Início: Me chamo Cláudia, tenho 26 anos e trabalho como designer gráfica numa agência de publicidade em Madrid. Sempre fui uma garota com um apetite sexual… intenso. Admito: sou ninfomaníaca. Não é que eu tenha vergonha, mas é algo que tento esconder no trabalho. Até que conheci o *Daniel*.

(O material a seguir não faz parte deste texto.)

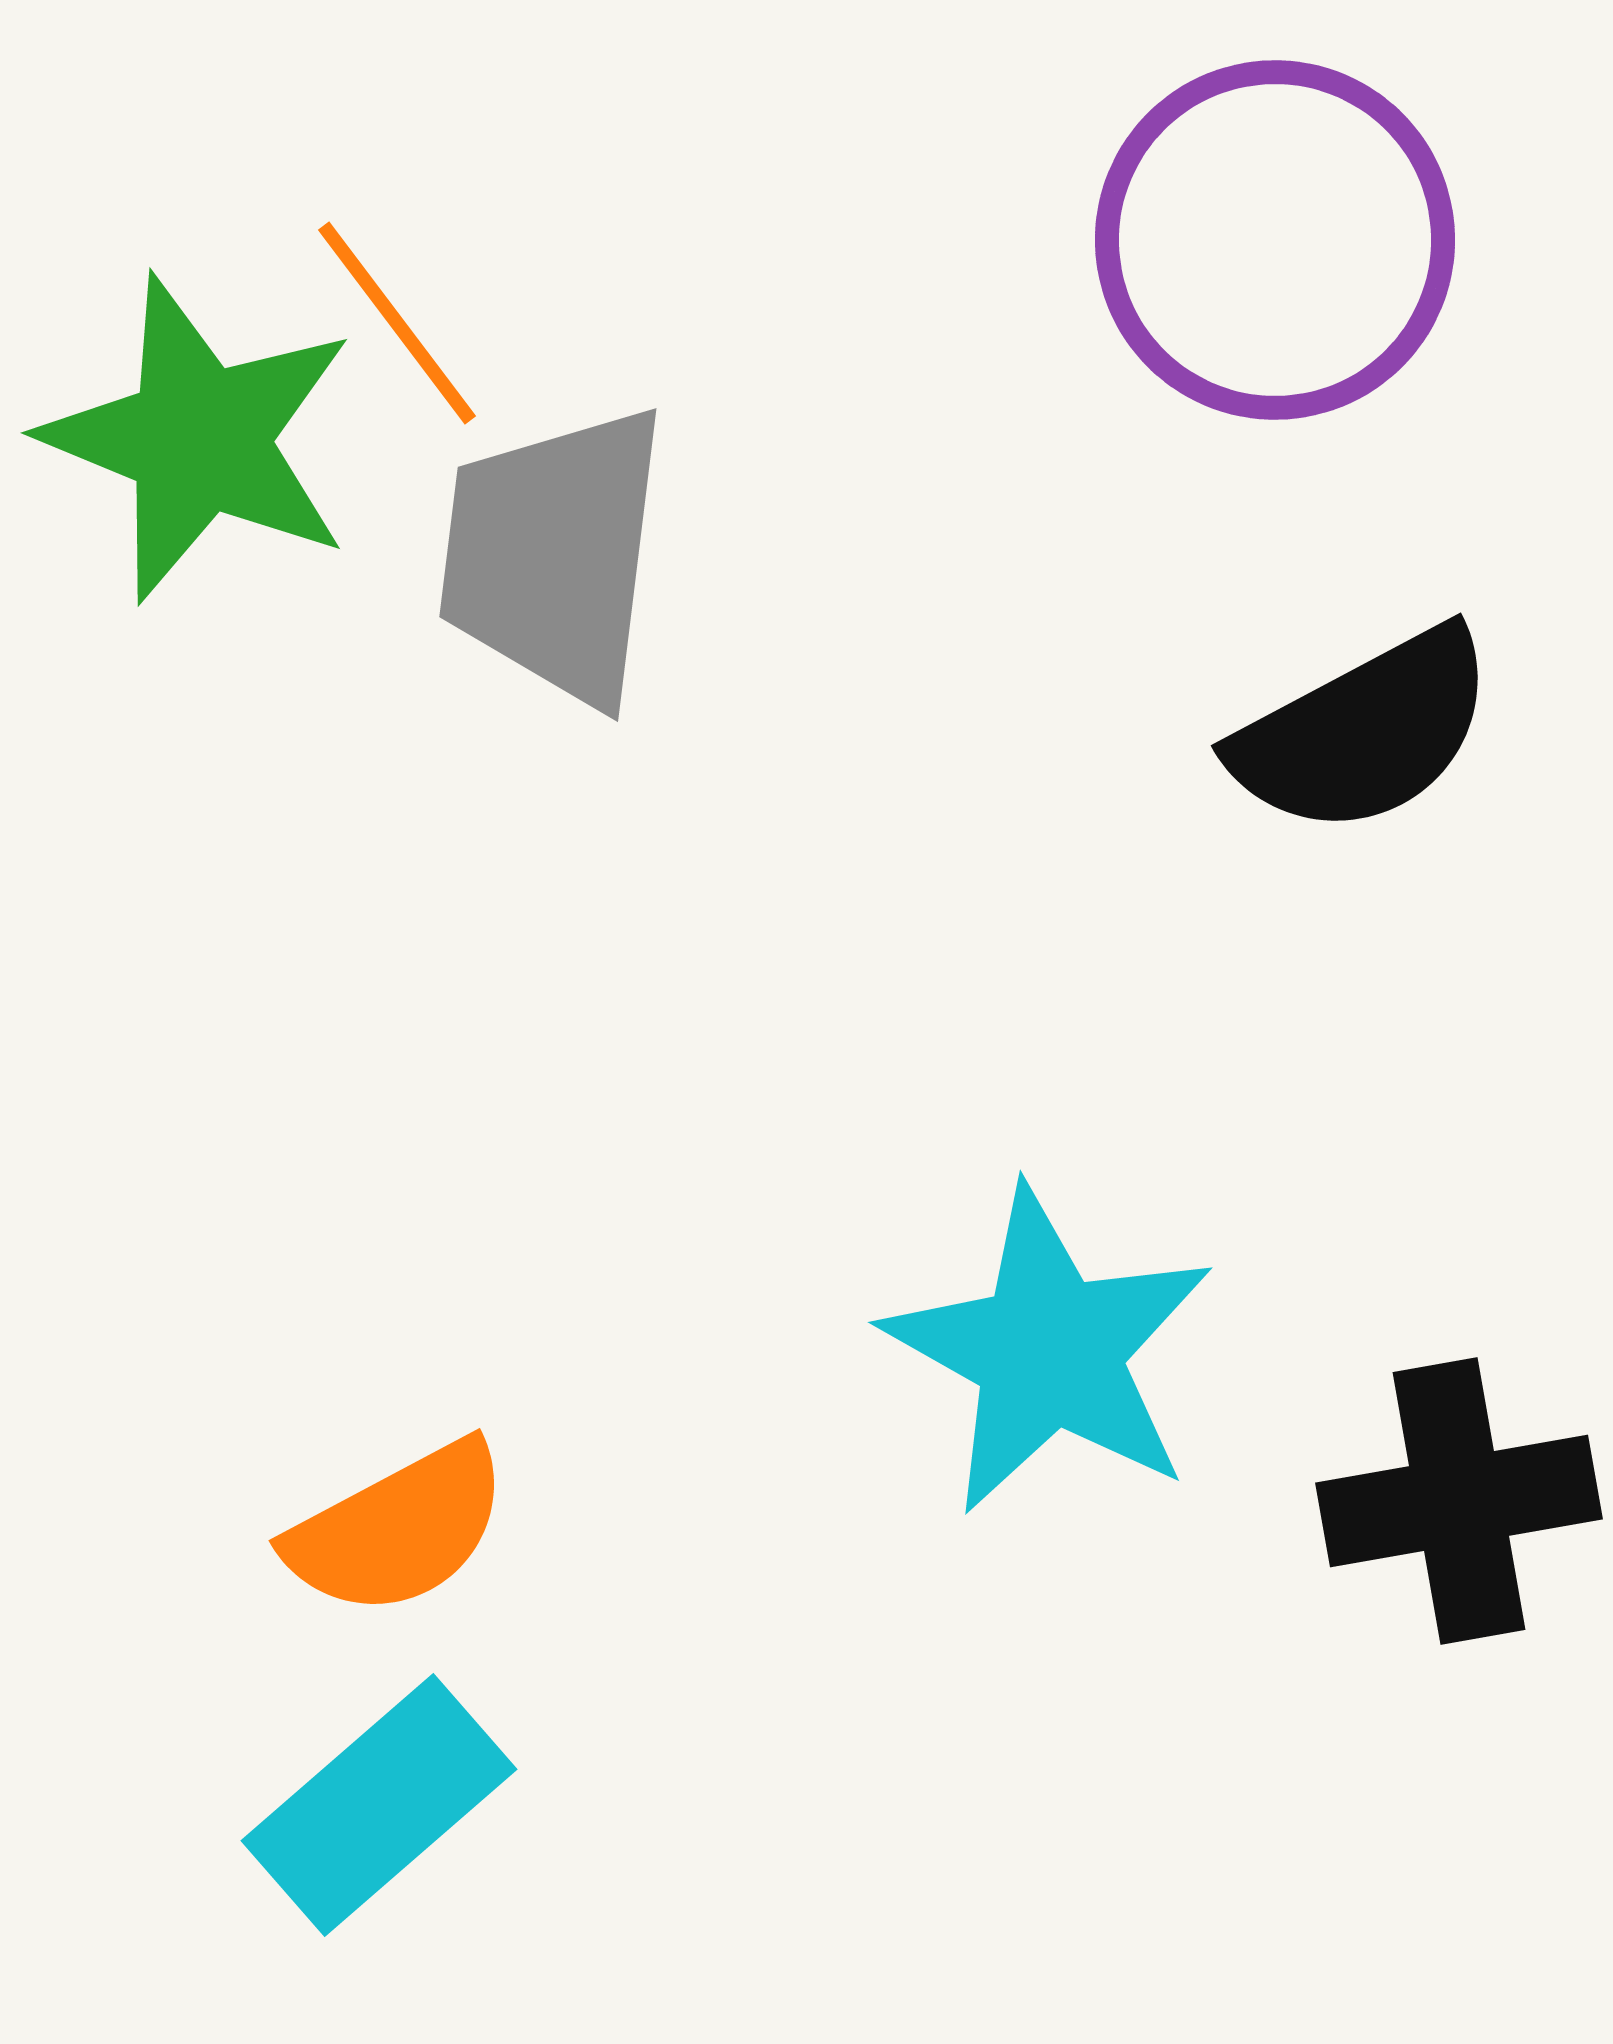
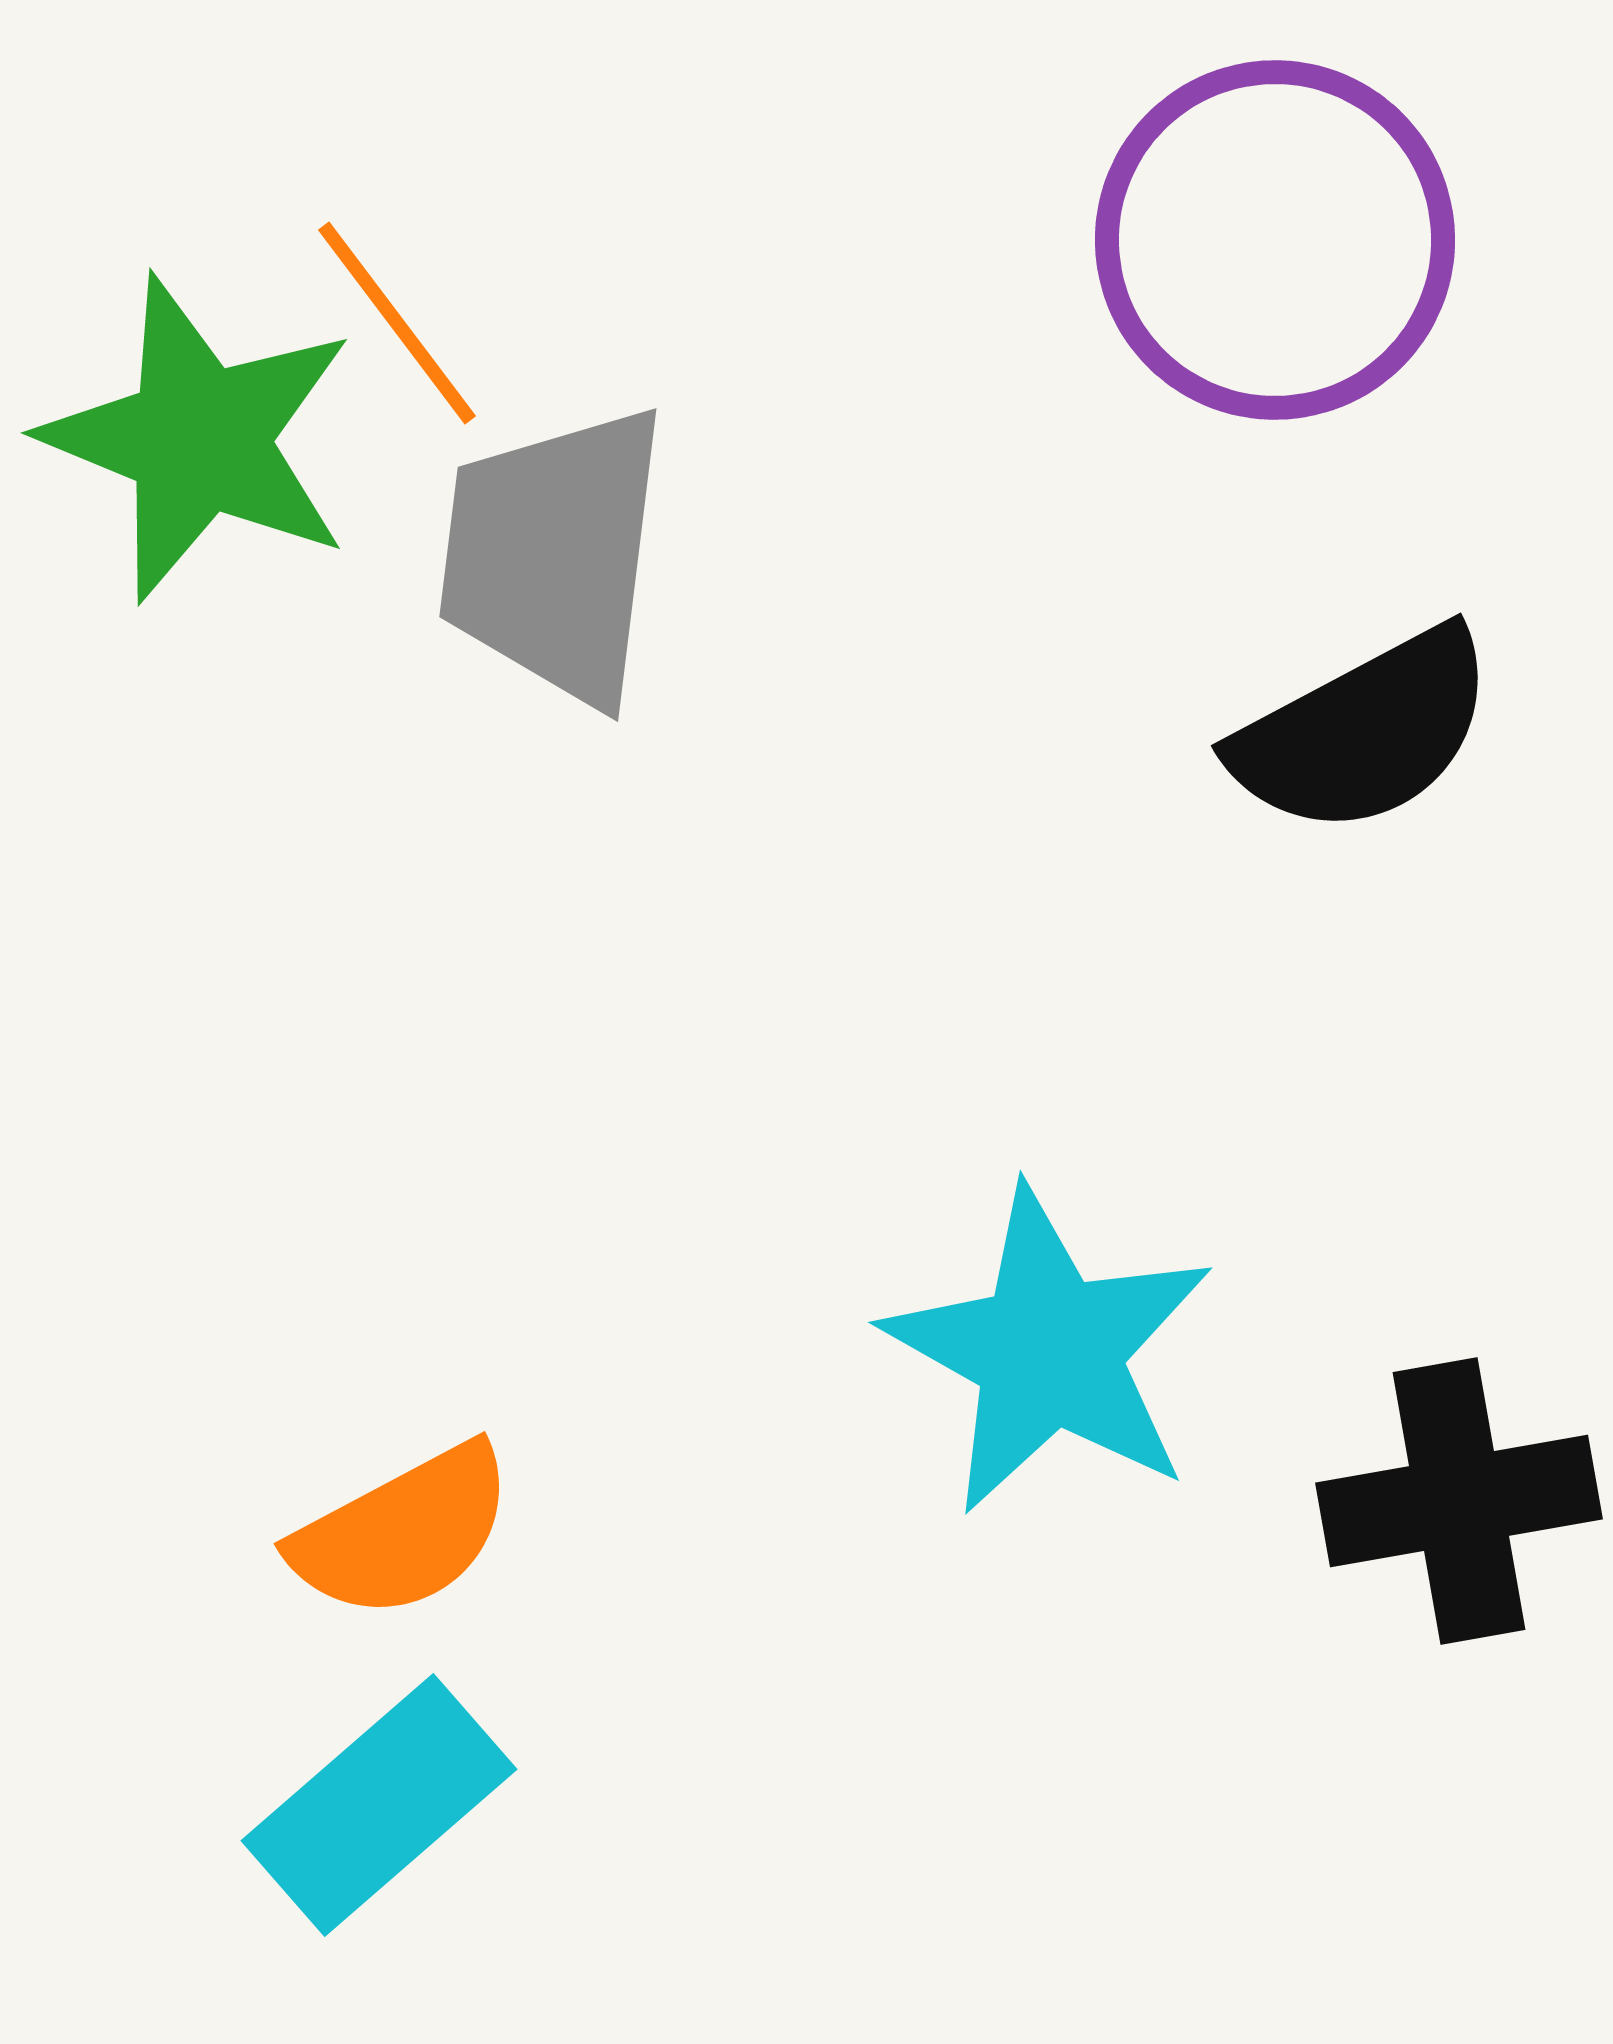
orange semicircle: moved 5 px right, 3 px down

O Daniel era o novo programador da empresa. Alto, olhos verdes, um sorriso safado e aquela aura de confiança que me deixava louca. A gente se cruzava várias vezes na cozinha, trocando sorrisos e olhares que duravam um segundo a mais que o normal. Até que uma sexta-feira, enquanto eu tomava um café, ele se aproximou e disse:
— O que você vai fazer neste fim de semana? A gente podia sair pra jantar.
Meu coração disparou. Não era só pela voz grave dele, mas pelo jeito que ele me olhava, como se já soubesse o que eu queria.
— Sim — respondi, mordendo o lábio inferior. — Adoraria.
Desenvolvimento: No sábado à noite, me preparei com capricho: vestido preto justinho, meia arrastão, salto alto e um perfume que eu sabia que era de tirar o fôlego. Quando cheguei ao restaurante, o Daniel já estava lá, me esperando com uma taça de vinho. O jantar foi uma delícia, mas não por causa da comida.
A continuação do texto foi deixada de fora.